The idiom of Eleftherios Venizelos

Eleftherios Venizelos relied on his capacity as a charismatic leader, and through his successive transformations (particularly in the period 1928-30) endeavoured to articulate a modern idiom in both economy and administration. However, within society, at a time when the idiom of the working class was gaining ground in the left, under the pressure of the bourgeois classes he was representing he ended up expressing a more conservative idiom, "to confront the evils of the parliamentary system".

Seen from another angle, from the period of the Balkan Wars until 1930 the idiom of Venizelism and his supporters was a vehicle for the incorporation of the new countries and their populations into the administrative mechanism of old Greece.

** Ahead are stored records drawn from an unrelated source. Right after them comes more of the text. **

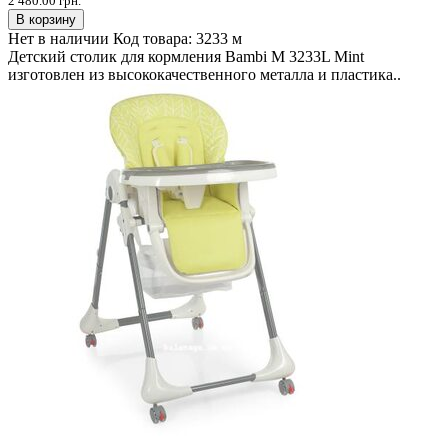
2 480.00 грн.
В корзину
Нет в наличии
Код товара:
3233 м
Детский столик для кормления Bambi M 3233L Mint
изготовлен из высококачественного металла и пластика..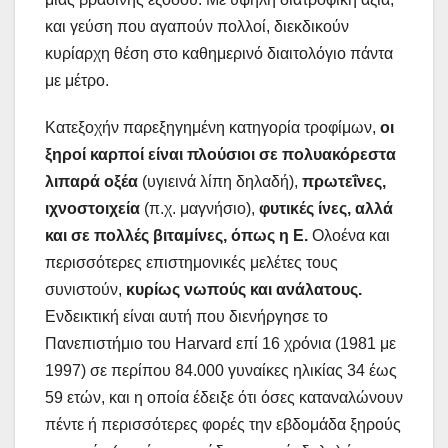
και γεύση που αγαπούν πολλοί, διεκδικούν
κυρίαρχη θέση στο καθημερινό διαιτολόγιο πάντα
με μέτρο.
Κατεξοχήν παρεξηγημένη κατηγορία τροφίμων,
οι
ξηροί καρποί είναι πλούσιοι σε πολυακόρεστα
λιπαρά οξέα
(υγιεινά λίπη δηλαδή),
πρωτεΐνες,
ιχνοστοιχεία
(π.χ. μαγνήσιο),
φυτικές ίνες, αλλά
και σε πολλές βιταμίνες, όπως η Ε.
Ολοένα και
περισσότερες επιστημονικές μελέτες τους
συνιστούν,
κυρίως νωπούς και ανάλατους.
Ενδεικτική είναι αυτή που διενήργησε το
Πανεπιστήμιο του Harvard επί 16 χρόνια (1981 με
1997) σε περίπου 84.000 γυναίκες ηλικίας 34 έως
59 ετών, και η οποία έδειξε ότι όσες καταναλώνουν
πέντε ή περισσότερες φορές την εβδομάδα ξηρούς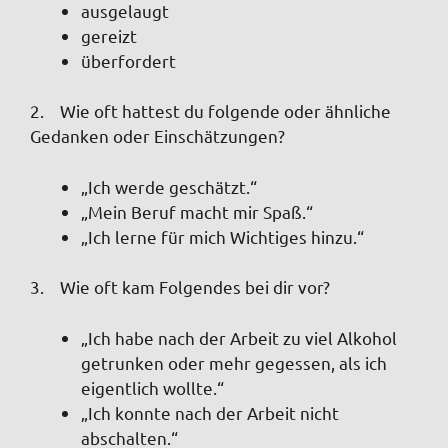
ausgelaugt
gereizt
überfordert
2. Wie oft hattest du folgende oder ähnliche
Gedanken oder Einschätzungen?
„Ich werde geschätzt.“
„Mein Beruf macht mir Spaß.“
„Ich lerne für mich Wichtiges hinzu.“
3. Wie oft kam Folgendes bei dir vor?
„Ich habe nach der Arbeit zu viel Alkohol
getrunken oder mehr gegessen, als ich
eigentlich wollte.“
„Ich konnte nach der Arbeit nicht
abschalten.“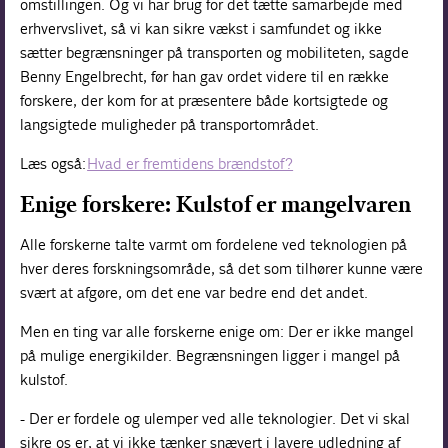
omstillingen. Og vi har brug for det tætte samarbejde med
erhvervslivet, så vi kan sikre vækst i samfundet og ikke
sætter begrænsninger på transporten og mobiliteten, sagde
Benny Engelbrecht, før han gav ordet videre til en række
forskere, der kom for at præsentere både kortsigtede og
langsigtede muligheder på transportområdet.
Læs også:
Hvad er fremtidens brændstof?
Enige forskere: Kulstof er mangelvaren
Alle forskerne talte varmt om fordelene ved teknologien på
hver deres forskningsområde, så det som tilhører kunne være
svært at afgøre, om det ene var bedre end det andet.
Men en ting var alle forskerne enige om: Der er ikke mangel
på mulige energikilder. Begrænsningen ligger i mangel på
kulstof.
- Der er fordele og ulemper ved alle teknologier. Det vi skal
sikre os er, at vi ikke tænker snævert i lavere udledning af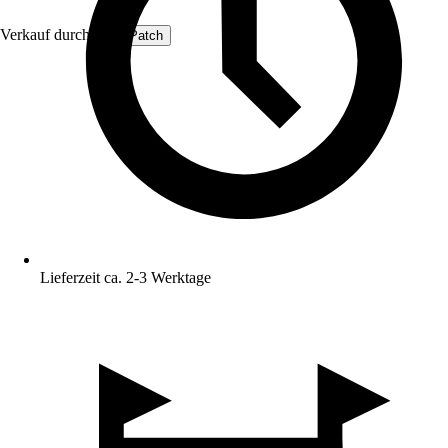
Verkauf durch:
ProfiPatch
Lieferzeit ca. 2-3 Werktage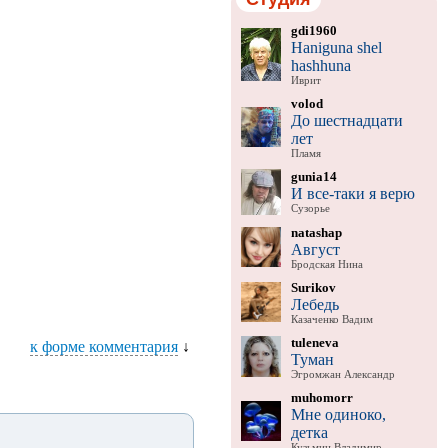
gdi1960
Haniguna shel
hashhuna
Иврит
volod
До шестнадцати
лет
Пламя
gunia14
И все-таки я верю
Сузорье
natashap
Август
Бродская Нина
Surikov
Лебедь
Казаченко Вадим
tuleneva
к форме комментария
↓
Туман
Эгромжан Александр
muhomorr
Мне одиноко,
детка
Кузьмин Владимир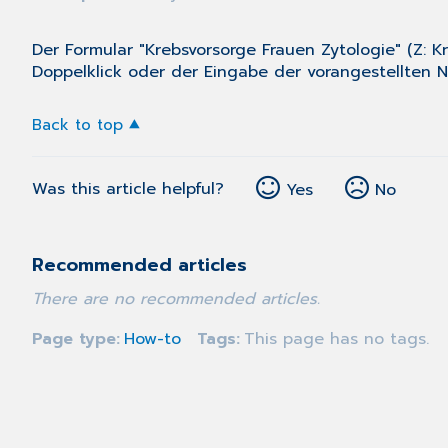
Der Formular "Krebsvorsorge Frauen Zytologie" (
Z: K
Doppelklick oder der Eingabe der vorangestellten
Back to top
Was this article helpful?
Yes
No
Recommended articles
There are no recommended articles.
Page type
How-to
Tags
This page has no tags.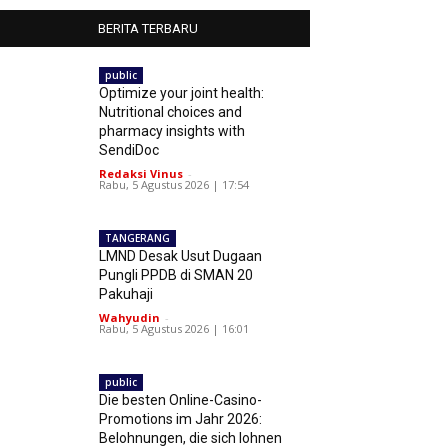
BERITA TERBARU
public
Optimize your joint health:
Nutritional choices and
pharmacy insights with
SendiDoc
Redaksi Vinus
-
Rabu, 5 Agustus 2026 | 17:54
TANGERANG
LMND Desak Usut Dugaan
Pungli PPDB di SMAN 20
Pakuhaji
Wahyudin
-
Rabu, 5 Agustus 2026 | 16:01
public
Die besten Online-Casino-
Promotions im Jahr 2026:
Belohnungen, die sich lohnen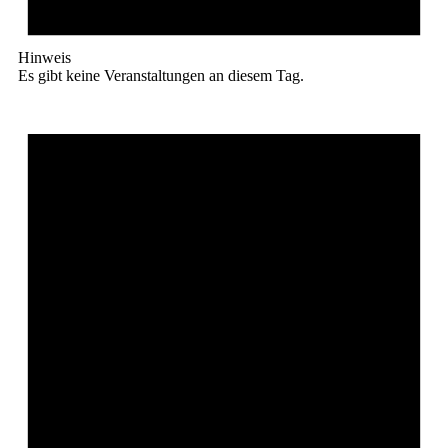
Hinweis
Es gibt keine Veranstaltungen an diesem Tag.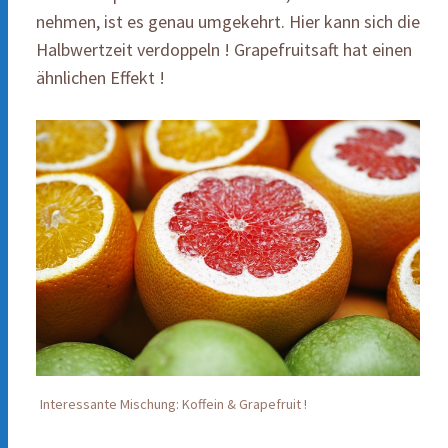
nehmen, ist es genau umgekehrt. Hier kann sich die
Halbwertzeit verdoppeln ! Grapefruitsaft hat einen
ähnlichen Effekt !
Interessante Mischung: Koffein & Grapefruit !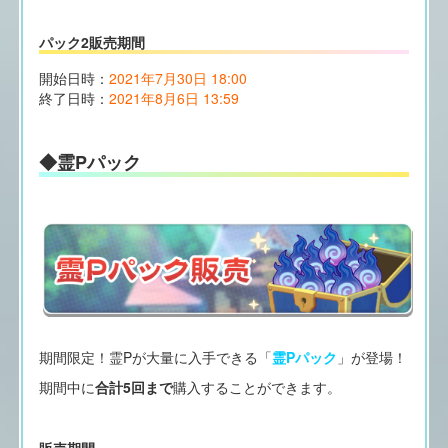
パック2販売期間
開始日時：
2021年7月30日 18:00
終了日時：
2021年8月6日 13:59
◆霊Pパック
期間限定！霊Pが大量に入手できる「
霊Pパック
」が登場！
期間中に
合計5回まで
購入することができます。
販売期間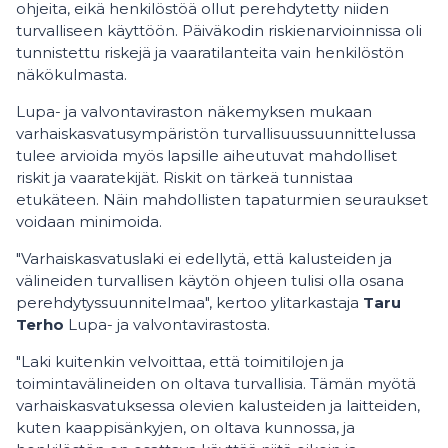
ohjeita, eikä henkilöstöä ollut perehdytetty niiden
turvalliseen käyttöön. Päiväkodin riskienarvioinnissa oli
tunnistettu riskejä ja vaaratilanteita vain henkilöstön
näkökulmasta.
Lupa- ja valvontaviraston näkemyksen mukaan
varhaiskasvatusympäristön turvallisuussuunnittelussa
tulee arvioida myös lapsille aiheutuvat mahdolliset
riskit ja vaaratekijät. Riskit on tärkeä tunnistaa
etukäteen. Näin mahdollisten tapaturmien seuraukset
voidaan minimoida.
"Varhaiskasvatuslaki ei edellytä, että kalusteiden ja
välineiden turvallisen käytön ohjeen tulisi olla osana
perehdytyssuunnitelmaa", kertoo ylitarkastaja
Taru
Terho
Lupa- ja valvontavirastosta.
"Laki kuitenkin velvoittaa, että toimitilojen ja
toimintavälineiden on oltava turvallisia. Tämän myötä
varhaiskasvatuksessa olevien kalusteiden ja laitteiden,
kuten kaappisänkyjen, on oltava kunnossa, ja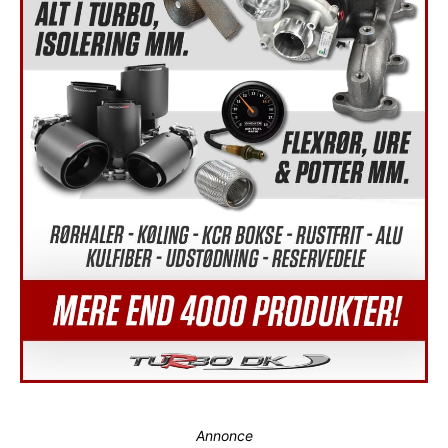
Annonce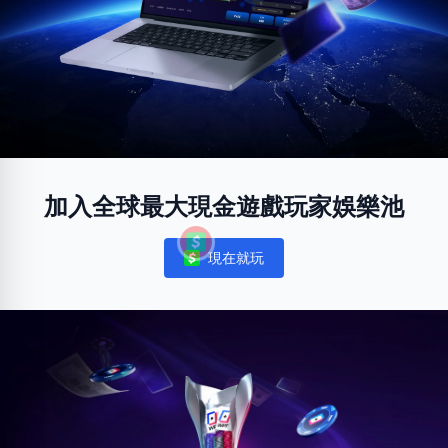
加入全球最大現金遊戲玩家娛樂池
現在就玩
Notifications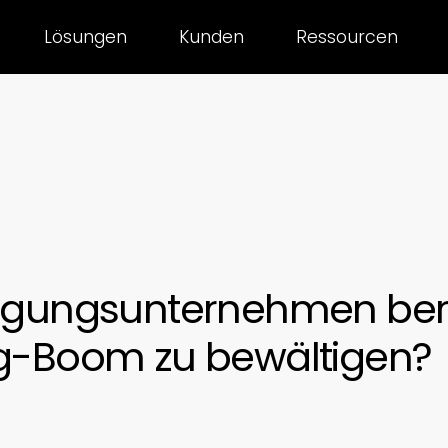
Lösungen
Kunden
Ressourcen
orgungsunternehmen bere
ug-Boom zu bewältigen?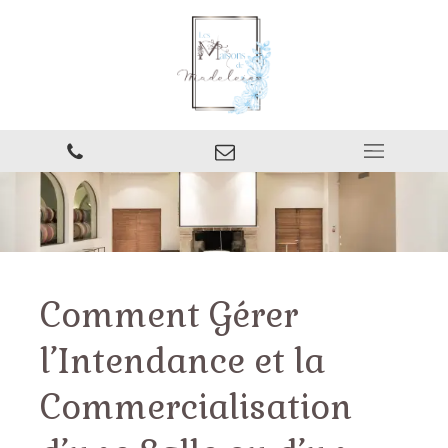
Comment Gérer
l’Intendance et la
Commercialisation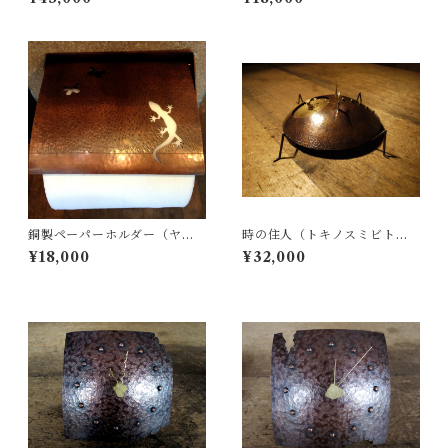
リネット、マンタでのオーダ
ー）
銅製ペーパーホルダー（ヤモ
時の住人（トキノスミビト）T
リ）
ypeB 銅製時計
¥18,000
¥32,000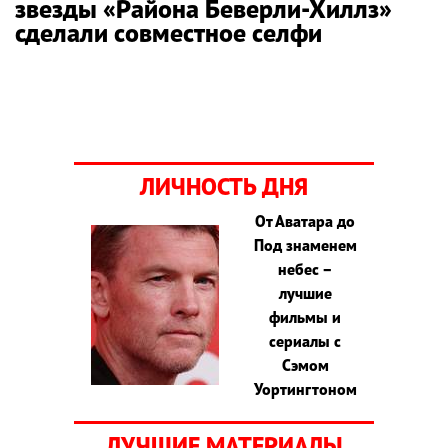
звезды «Района Беверли-Хиллз»
сделали совместное селфи
ЛИЧНОСТЬ ДНЯ
От Аватара до
Под знаменем
небес –
лучшие
фильмы и
сериалы с
Сэмом
Уортингтоном
ЛУЧШИЕ МАТЕРИАЛЫ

The acceptance of Venizelos' idiom by the refugees is worth noting, despite the collapse of his irredentist vision. The economic crisis of 1929, the threat of 'social revolution', and other factors like the gradual disappearance of the landowning class, brought the idiom of the great leader closer to his old opponents and pushed even radicals in his own party into a virtual withdrawal. In addition, the rapprochement with Turkey (1930) and the placatory language used by Venizelos, deprived his party - if only temporarily -of the vote of a crucial refugee percentage at the beginning of 1930s. It is characteristic that in 1935 the Liberal party recognized restoration and a year later consented to concede power to Metaxas.